* [Exercise]:
Narrow the data below down to the lines containing "Симферопольского".

*** Task data Section Begins ***

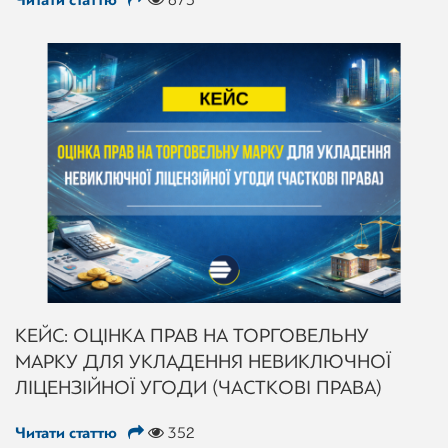
КЕЙС: ОЦІНКА ПРАВ НА ТОРГОВЕЛЬНУ
МАРКУ ДЛЯ УКЛАДЕННЯ НЕВИКЛЮЧНОЇ
ЛІЦЕНЗІЙНОЇ УГОДИ (ЧАСТКОВІ ПРАВА)
Читати статтю
352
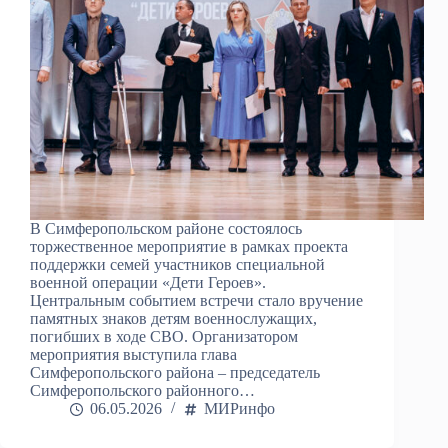
В Симферопольском районе состоялось
торжественное мероприятие в рамках проекта
поддержки семей участников специальной
военной операции «Дети Героев».
Центральным событием встречи стало вручение
памятных знаков детям военнослужащих,
погибших в ходе СВО. Организатором
мероприятия выступила глава
Симферопольского района – председатель
Симферопольского районного…
06.05.2026
МИРинфо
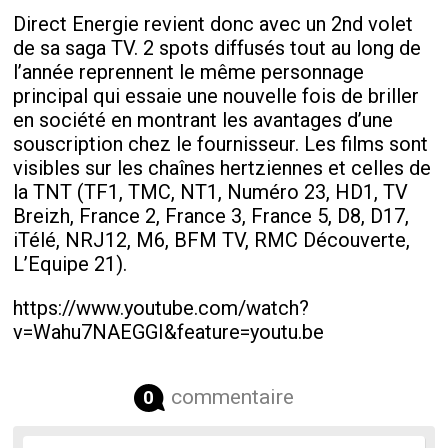
Direct Energie revient donc avec un 2
nd
volet
de sa saga TV. 2 spots diffusés tout au long de
l’année reprennent le même personnage
principal qui essaie une nouvelle fois de briller
en société en montrant les avantages d’une
souscription chez le fournisseur. Les films sont
visibles sur les chaînes hertziennes et celles de
la TNT (TF1, TMC, NT1, Numéro 23, HD1, TV
Breizh, France 2, France 3, France 5, D8, D17,
iTélé, NRJ12, M6, BFM TV, RMC Découverte,
L’Equipe 21).
https://www.youtube.com/watch?
v=Wahu7NAEGGI&feature=youtu.be
commentaire
0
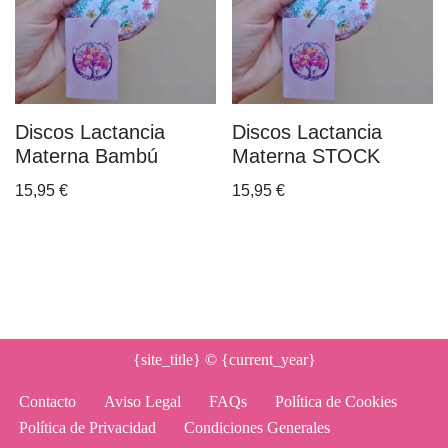
Discos Lactancia
Discos Lactancia
Materna Bambú
Materna STOCK
15,95
€
15,95
€
{site_title}
© {current_year}
Contacto
Aviso Legal
FAQs
Política de Cookies
Política de Privacidad
Condiciones Generales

*** Task data Section Ends ***

* [Exercise answer]:
Симферопольского района – председатель
Симферопольского районного…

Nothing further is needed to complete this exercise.